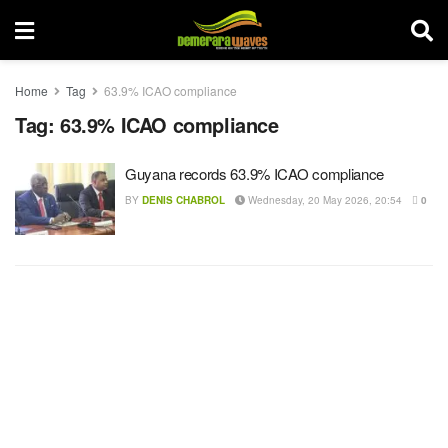
Home
Tag
63.9% ICAO compliance
Tag:
63.9% ICAO compliance
Guyana records 63.9% ICAO compliance
BY
DENIS CHABROL
Wednesday, 20 May 2026, 20:54
0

------------------------------------

◆ What you will do ◆
In the answer, the entries should be restated verbatim, with all pictures omitted.

◆ Written solution ◆
Home
Tag
63.9% ICAO compliance
Tag:
63.9% ICAO compliance
Guyana records 63.9% ICAO compliance
BY
DENIS CHABROL
Wednesday, 20 May 2026, 20:54
0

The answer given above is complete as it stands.